Top of Exercise data

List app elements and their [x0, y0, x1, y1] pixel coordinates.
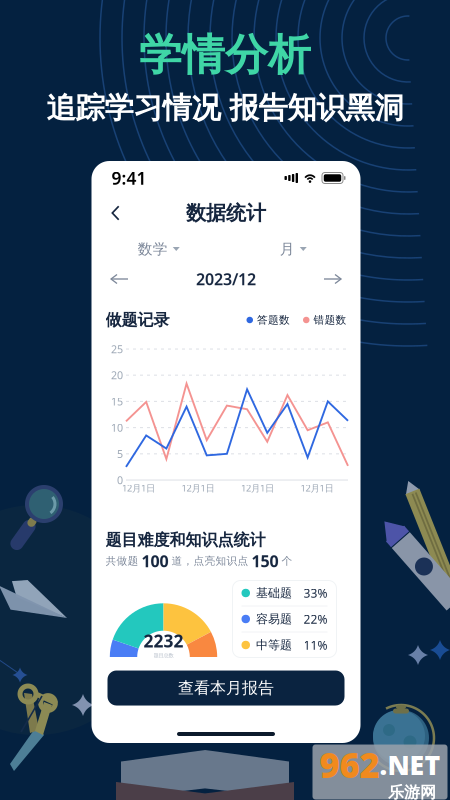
button[interactable]: Previous month — [104, 266, 136, 292]
staticText: 2232 — [144, 629, 184, 652]
button[interactable]: Next month — [316, 266, 348, 292]
staticText: .NET — [380, 747, 440, 782]
button[interactable]: 查看本月报告 — [108, 670, 344, 706]
staticText: 12月1日 — [182, 482, 214, 494]
staticText: 月 — [280, 240, 295, 258]
staticText: 错题数 — [314, 313, 346, 326]
staticText: 10 — [111, 420, 123, 435]
staticText: 追踪学习情况 报告知识黑洞 — [46, 90, 404, 126]
staticText: 0 — [117, 473, 123, 487]
staticText: 中等题 — [256, 638, 292, 652]
staticText: 道，点亮知识点 — [168, 554, 252, 568]
staticText: 2023/12 — [196, 268, 256, 290]
staticText: 5 — [117, 447, 123, 461]
button[interactable]: 月 — [226, 237, 360, 261]
staticText: 学情分析 — [139, 29, 311, 81]
staticText: 22% — [304, 611, 328, 627]
staticText: 题目总数 — [154, 652, 174, 659]
staticText: 25 — [111, 342, 123, 356]
staticText: 答题数 — [257, 313, 290, 326]
staticText: 12月1日 — [122, 482, 155, 494]
staticText: 数学 — [138, 240, 168, 258]
staticText: 100 — [142, 550, 168, 572]
button[interactable]: Back — [100, 198, 130, 228]
staticText: 乐游网 — [388, 783, 436, 800]
staticText: 20 — [111, 368, 123, 382]
staticText: 15 — [111, 394, 123, 408]
staticText: 做题记录 — [106, 310, 170, 330]
staticText: 查看本月报告 — [178, 678, 274, 698]
staticText: 9:41 — [112, 166, 146, 190]
staticText: 12月1日 — [300, 482, 334, 494]
staticText: 33% — [304, 585, 328, 601]
staticText: 150 — [252, 550, 278, 572]
staticText: 题目难度和知识点统计 — [106, 530, 266, 550]
staticText: 共做题 — [106, 554, 142, 568]
button[interactable]: 数学 — [92, 237, 226, 261]
staticText: 962 — [320, 742, 380, 788]
staticText: 12月1日 — [241, 482, 274, 494]
staticText: 容易题 — [256, 612, 292, 626]
staticText: 11% — [304, 637, 328, 653]
staticText: 基础题 — [256, 586, 292, 600]
staticText: 数据统计 — [186, 201, 266, 225]
staticText: 个 — [278, 554, 292, 568]
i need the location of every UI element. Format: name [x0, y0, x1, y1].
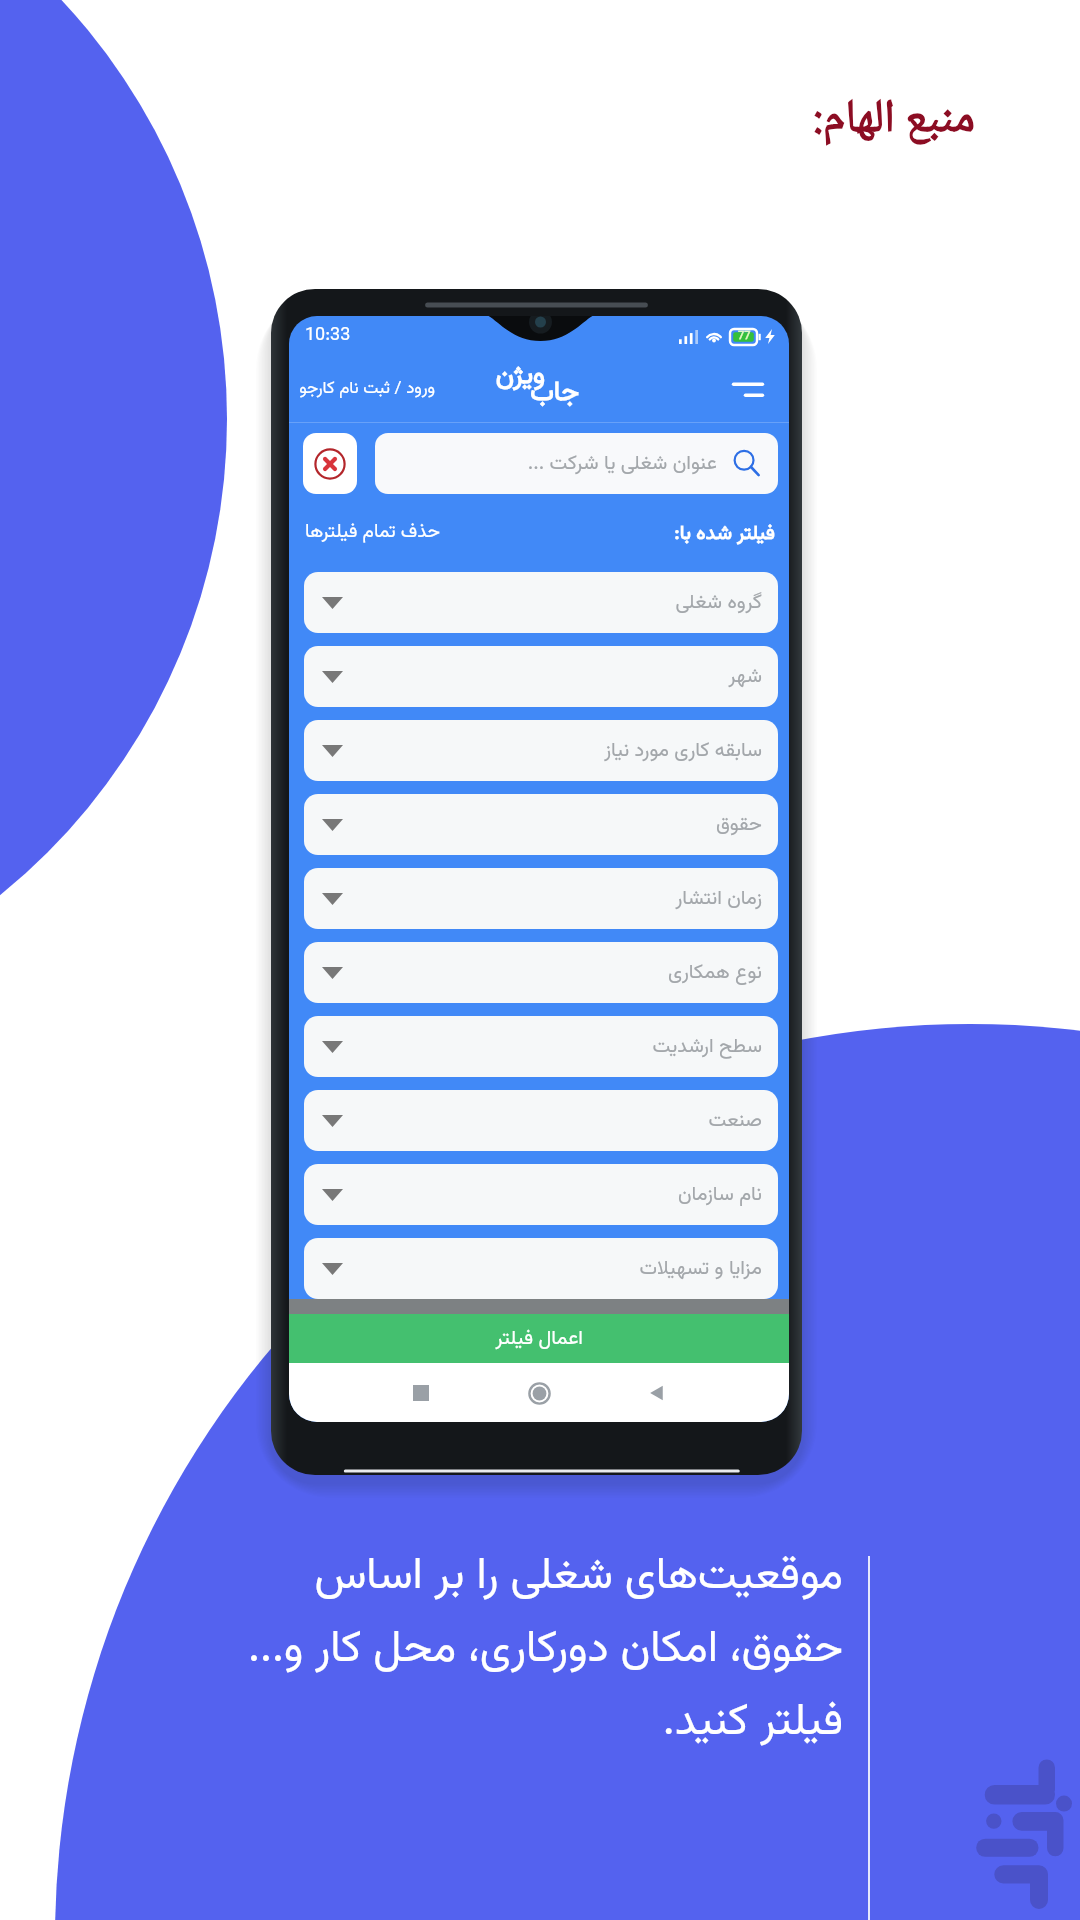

Bottom of Exercise data

Instructions for the task - Scanning the data above, copy out every line where "button" is found.

Response to this task -
button[interactable]: Previous month — [104, 266, 136, 292]
button[interactable]: Next month — [316, 266, 348, 292]
button[interactable]: 查看本月报告 — [108, 670, 344, 706]
button[interactable]: 月 — [226, 237, 360, 261]
button[interactable]: Back — [100, 198, 130, 228]
button[interactable]: 数学 — [92, 237, 226, 261]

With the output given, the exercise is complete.